Collected data:
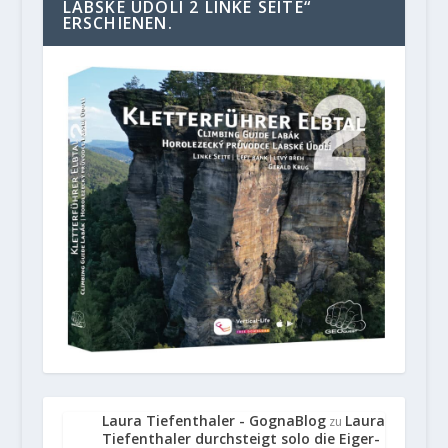
LABSKE UDOLI 2 LINKE SEITE“
ERSCHIENEN.
Laura Tiefenthaler - GognaBlog
Laura
zu
Tiefenthaler durchsteigt solo die Eiger-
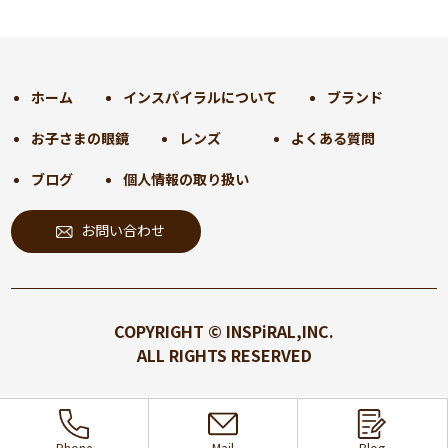
2024年12月
(35)
2024年11月
(30)
2024年10月
(31)
2024年9月
(30)
ホーム
インスパイラルについて
ブランド
2024年8月
(33)
お子さまの眼鏡
レンズ
よくある質問
2024年7月
(31)
2024年6月
(30)
ブログ
個人情報の取り扱い
2024年5月
(32)
お問い合わせ
2024年4月
(32)
2024年3月
(31)
2024年2月
(31)
2024年1月
(45)
COPYRIGHT © INSPiRAL,INC.
2023年12月
(31)
ALL RIGHTS RESERVED
2023年11月
(32)
2023年10月
(31)
2023年9月
(32)
Phone
Mail
Blog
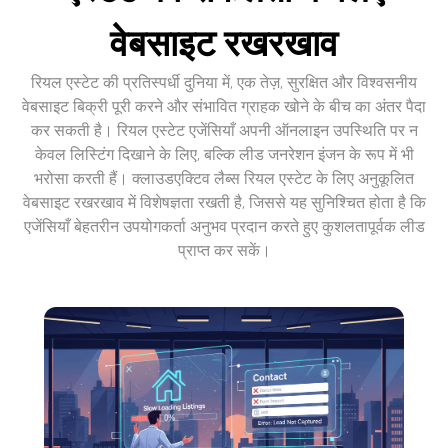
वेबसाइट रखरखाव
रियल एस्टेट की प्रतिस्पर्धी दुनिया में, एक तेज़, सुरक्षित और विश्वसनीय
वेबसाइट बिक्री पूरी करने और संभावित ग्राहक खोने के बीच का अंतर पैदा
कर सकती है। रियल एस्टेट एजेंसियाँ अपनी ऑनलाइन उपस्थिति पर न
केवल लिस्टिंग दिखाने के लिए, बल्कि लीड जनरेशन इंजन के रूप में भी
भरोसा करती हैं। क्लाउडएक्टिव लैब्स रियल एस्टेट के लिए अनुकूलित
वेबसाइट रखरखाव में विशेषज्ञता रखती है, जिससे यह सुनिश्चित होता है कि
एजेंसियाँ बेहतरीन उपयोगकर्ता अनुभव प्रदान करते हुए कुशलतापूर्वक लीड
प्राप्त कर सकें।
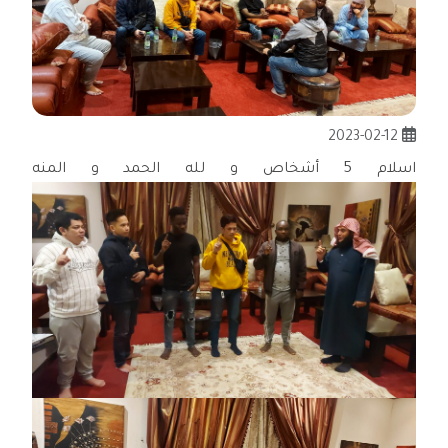
2023-02-12
اسلام 5 أشخاص و لله الحمد و المنه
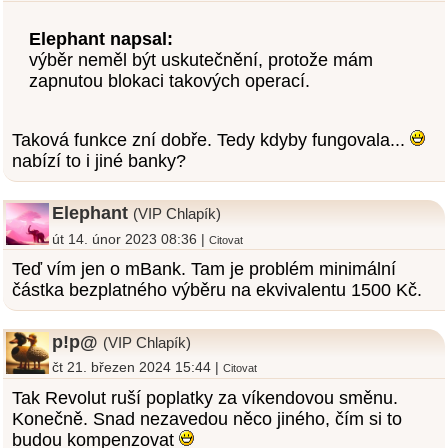
Elephant napsal:
výběr neměl být uskutečnění, protože mám
zapnutou blokaci takových operací.
Taková funkce zní dobře. Tedy kdyby fungovala...
nabízí to i jiné banky?
Elephant
(VIP Chlapík)
út 14. únor 2023 08:36 |
Citovat
Teď vím jen o mBank. Tam je problém minimální
částka bezplatného výběru na ekvivalentu 1500 Kč.
p!p@
(VIP Chlapík)
čt 21. březen 2024 15:44 |
Citovat
Tak Revolut ruší poplatky za víkendovou směnu.
Konečně. Snad nezavedou něco jiného, čím si to
budou kompenzovat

▶ WHAT IS EXPECTED: In repeating the lines above, keep the wording exact and leave every picture out.

▶ RESULT OF THE EXERCISE:
LABSKE UDOLI 2 LINKE SEITE“
ERSCHIENEN.
Laura Tiefenthaler - GognaBlog
Laura
zu
Tiefenthaler durchsteigt solo die Eiger-
2024年12月
(35)
2024年11月
(30)
2024年10月
(31)
2024年9月
(30)
ホーム
インスパイラルについて
ブランド
2024年8月
(33)
お子さまの眼鏡
レンズ
よくある質問
2024年7月
(31)
2024年6月
(30)
ブログ
個人情報の取り扱い
2024年5月
(32)
お問い合わせ
2024年4月
(32)
2024年3月
(31)
2024年2月
(31)
2024年1月
(45)
COPYRIGHT © INSPiRAL,INC.
2023年12月
(31)
ALL RIGHTS RESERVED
2023年11月
(32)
2023年10月
(31)
2023年9月
(32)
Phone
Mail
Blog
वेबसाइट रखरखाव
रियल एस्टेट की प्रतिस्पर्धी दुनिया में, एक तेज़, सुरक्षित और विश्वसनीय
वेबसाइट बिक्री पूरी करने और संभावित ग्राहक खोने के बीच का अंतर पैदा
कर सकती है। रियल एस्टेट एजेंसियाँ अपनी ऑनलाइन उपस्थिति पर न
केवल लिस्टिंग दिखाने के लिए, बल्कि लीड जनरेशन इंजन के रूप में भी
भरोसा करती हैं। क्लाउडएक्टिव लैब्स रियल एस्टेट के लिए अनुकूलित
वेबसाइट रखरखाव में विशेषज्ञता रखती है, जिससे यह सुनिश्चित होता है कि
एजेंसियाँ बेहतरीन उपयोगकर्ता अनुभव प्रदान करते हुए कुशलतापूर्वक लीड
प्राप्त कर सकें।
2023-02-12
اسلام 5 أشخاص و لله الحمد و المنه
Elephant napsal:
výběr neměl být uskutečnění, protože mám
zapnutou blokaci takových operací.
Taková funkce zní dobře. Tedy kdyby fungovala...
nabízí to i jiné banky?
Elephant
(VIP Chlapík)
út 14. únor 2023 08:36 |
Citovat
Teď vím jen o mBank. Tam je problém minimální
částka bezplatného výběru na ekvivalentu 1500 Kč.
p!p@
(VIP Chlapík)
čt 21. březen 2024 15:44 |
Citovat
Tak Revolut ruší poplatky za víkendovou směnu.
Konečně. Snad nezavedou něco jiného, čím si to
budou kompenzovat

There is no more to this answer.